After this process is completed, they are registered in the Spanish Office of Plant Varieties and in the EU Office of Plant Varieties. The FNM cultivates them in vitro to offer them free of pests and ships the mother plants to associated nurseries (mainly from Avila and Segovia), which freeze them from December to March. They are then planted at high altitudes in spring, as strawberries need cold temperatures to develop. Later, in October, they are transplanted to Huelva, where the fruit is harvested within 50 days.

At present, the national strawberry varieties Primoris, Rábida and Rociera account for 30% of the production. The goal, according to the president of Interfresa, is for this percentage to reach 50% within the next 10 years.

For export
"In 20 days, about 20 million plants are handled," explains the manager of Finca Masiá Ciscar, which has retailers like Mercadona and Lidl among its main customers. "In 1977, the harvest was carried out in March; today it is done from December, reaching its peak in January. The production starts in October because it does not make sense to reach Central Europe in May, when those markets have local strawberries available," he points out. The production is subject to strict phytosanitary controls.

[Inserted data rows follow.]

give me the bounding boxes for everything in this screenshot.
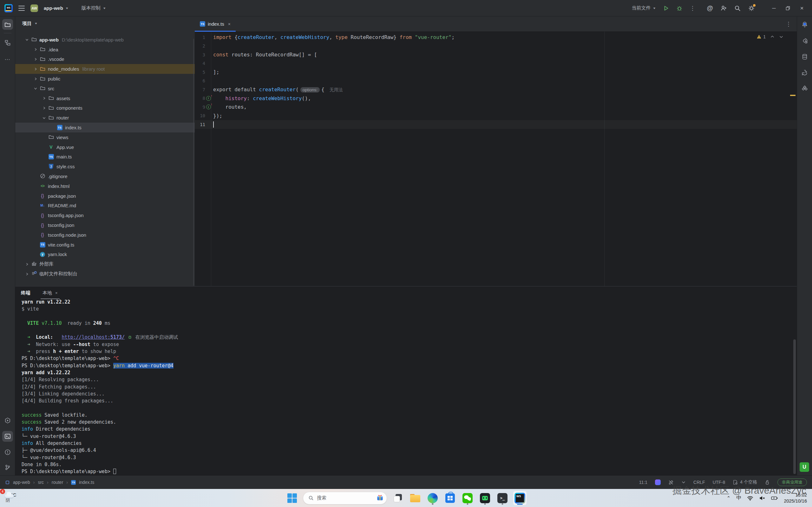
run-configuration-selector[interactable]: 当前文件 ▼	[632, 5, 656, 11]
tab-index-ts[interactable]: TS index.ts ×	[195, 16, 236, 32]
breadcrumb-item[interactable]: index.ts	[79, 480, 94, 485]
chevron-down-icon[interactable]	[41, 116, 48, 120]
tree-row[interactable]: {}tsconfig.json	[15, 220, 195, 230]
encoding-widget[interactable]: UTF-8	[713, 480, 725, 485]
tree-row[interactable]: node_moduleslibrary root	[15, 64, 195, 74]
chevron-down-icon[interactable]	[32, 86, 39, 91]
warning-scroll-mark[interactable]	[790, 95, 796, 96]
code-editor[interactable]: 1import {createRouter, createWebHistory,…	[195, 32, 797, 286]
main-menu-icon[interactable]	[18, 6, 25, 11]
tree-row[interactable]: 3style.css	[15, 162, 195, 171]
code-line[interactable]: 4	[195, 59, 797, 68]
chevron-right-icon[interactable]	[41, 106, 48, 110]
problems-tool-button[interactable]	[2, 447, 13, 458]
project-avatar[interactable]: AW	[31, 4, 38, 12]
terminal-scrollbar[interactable]	[793, 339, 796, 474]
ai-assistant-icon[interactable]: @	[707, 4, 713, 12]
tree-row[interactable]: yyarn.lock	[15, 250, 195, 260]
breadcrumb-item[interactable]: app-web	[13, 480, 30, 485]
terminal-tool-button[interactable]	[2, 431, 13, 442]
highlighting-off-icon[interactable]	[668, 480, 674, 485]
utools-floating-widget[interactable]: U	[800, 462, 809, 472]
tree-row[interactable]: .vscode	[15, 55, 195, 64]
chevron-down-icon[interactable]	[23, 38, 31, 42]
chevron-right-icon[interactable]	[32, 67, 39, 71]
tree-row[interactable]: .idea	[15, 45, 195, 55]
weather-widget[interactable]: 4 12°C 阴	[4, 490, 16, 503]
run-button[interactable]	[663, 5, 669, 11]
prev-problem-icon[interactable]	[770, 35, 774, 39]
notifications-button[interactable]	[799, 19, 810, 30]
code-line[interactable]: 6	[195, 77, 797, 86]
version-control-tool-button[interactable]	[2, 462, 13, 473]
start-button[interactable]	[286, 491, 299, 505]
vcs-menu[interactable]: 版本控制 ▼	[82, 5, 106, 11]
project-tool-button[interactable]	[2, 19, 13, 30]
database-button[interactable]	[799, 51, 810, 62]
file-explorer-button[interactable]	[409, 491, 422, 505]
restore-button[interactable]	[781, 2, 795, 14]
tree-row[interactable]: assets	[15, 94, 195, 103]
tree-row[interactable]: 外部库	[15, 259, 195, 269]
caret-position[interactable]: 11:1	[639, 480, 647, 485]
structure-tool-button[interactable]	[2, 38, 13, 48]
tree-row[interactable]: src	[15, 83, 195, 94]
chevron-right-icon[interactable]	[23, 272, 31, 276]
minimize-button[interactable]: ─	[767, 2, 781, 14]
next-problem-icon[interactable]	[779, 35, 783, 39]
ai-assistant-tool-button[interactable]	[799, 83, 810, 94]
ai-assistant-status-icon[interactable]	[655, 480, 661, 485]
tree-row[interactable]: app-webD:\desktop\template\app-web	[15, 35, 195, 45]
tree-row[interactable]: .gitignore	[15, 171, 195, 181]
unlocked-icon[interactable]	[765, 480, 770, 485]
wifi-icon[interactable]	[747, 495, 753, 501]
project-scrollbar[interactable]	[193, 39, 194, 286]
code-line[interactable]: 1import {createRouter, createWebHistory,…	[195, 33, 797, 42]
microsoft-store-button[interactable]	[444, 491, 457, 505]
chevron-right-icon[interactable]	[23, 262, 31, 267]
breadcrumb-item[interactable]: router	[52, 480, 63, 485]
chevron-right-icon[interactable]	[32, 47, 39, 52]
terminal-tab-local[interactable]: 本地 ×	[41, 286, 59, 299]
chevron-right-icon[interactable]	[41, 96, 48, 101]
tree-row[interactable]: public	[15, 74, 195, 83]
gutter-implicit-icon[interactable]: I	[206, 105, 211, 109]
emulator-app-button[interactable]	[478, 491, 492, 505]
close-tab-icon[interactable]: ×	[228, 21, 231, 26]
debug-in-browser-icon[interactable]	[128, 334, 132, 341]
inspection-widget[interactable]: 1	[757, 34, 783, 39]
tree-row[interactable]: {}tsconfig.node.json	[15, 230, 195, 240]
gutter-implicit-icon[interactable]: I	[206, 96, 211, 101]
ime-indicator[interactable]: 中	[736, 495, 741, 501]
close-tab-icon[interactable]: ×	[55, 291, 58, 295]
project-panel-header[interactable]: 项目 ▼	[15, 16, 195, 31]
tree-row[interactable]: VApp.vue	[15, 142, 195, 152]
tree-row[interactable]: views	[15, 132, 195, 142]
wechat-button[interactable]	[461, 491, 474, 505]
code-line[interactable]: 5];	[195, 68, 797, 77]
task-view-button[interactable]	[391, 491, 404, 505]
tree-row[interactable]: {}package.json	[15, 191, 195, 201]
code-line[interactable]: 3const routes: RouteRecordRaw[] = [	[195, 50, 797, 59]
project-switcher[interactable]: app-web ▼	[44, 5, 69, 11]
tree-row[interactable]: 临时文件和控制台	[15, 269, 195, 279]
tree-row[interactable]: TSindex.ts	[15, 123, 195, 132]
terminal-output[interactable]: yarn run v1.22.22$ vite VITE v7.1.10 rea…	[15, 298, 797, 475]
gift-icon[interactable]	[376, 493, 384, 503]
tray-expand-icon[interactable]: ⌃	[727, 495, 731, 501]
more-tool-windows-button[interactable]: ⋯	[2, 54, 13, 65]
tab-options-icon[interactable]: ⋮	[786, 20, 792, 27]
plugin-verifier-button[interactable]	[799, 67, 810, 78]
ai-search-button[interactable]	[799, 36, 810, 46]
chevron-right-icon[interactable]	[32, 77, 39, 81]
taskbar-search[interactable]: 搜索	[303, 492, 387, 504]
code-line[interactable]: 9I routes,	[195, 103, 797, 112]
tree-row[interactable]: components	[15, 103, 195, 113]
tree-row[interactable]: router	[15, 113, 195, 123]
tree-row[interactable]: <>index.html	[15, 181, 195, 191]
more-actions-icon[interactable]: ⋮	[690, 5, 695, 12]
tray-clock[interactable]: 15:02 2025/10/16	[784, 492, 807, 504]
close-button[interactable]: ×	[795, 2, 809, 14]
windows-terminal-button[interactable]: >_	[496, 491, 509, 505]
add-user-icon[interactable]	[720, 5, 727, 12]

Of the total Spanish strawberry production, 90% is devoted to the export market. Sales abroad have grown by 15% over the last five years, standing at about 290,000 tonnes. Germany (30%) and France (20%) are the main destinations for Spanish strawberries. Behind these two countries we find the United Kingdom and Italy.

Gefrusa, made up of 40 producers from Huelva, is one of the province's biggest names, since it sells its entire production abroad. In 2016, the firm reached 44 million Euro in revenue and employed 500 people.

Up until 2018, the EU, the Spanish Ministry of Agriculture and Fisheries, Food and Environment and Interfresa will be promoting Strawberries of Europe over those of other origins in Spain, France and Germany. The "Vive La Roja" campaign, which has a budget of 3.6 million Euro, is focused on the promotion of its quality, environmental sustainability, traceability and food safety and it aims to increase consumption by 5%.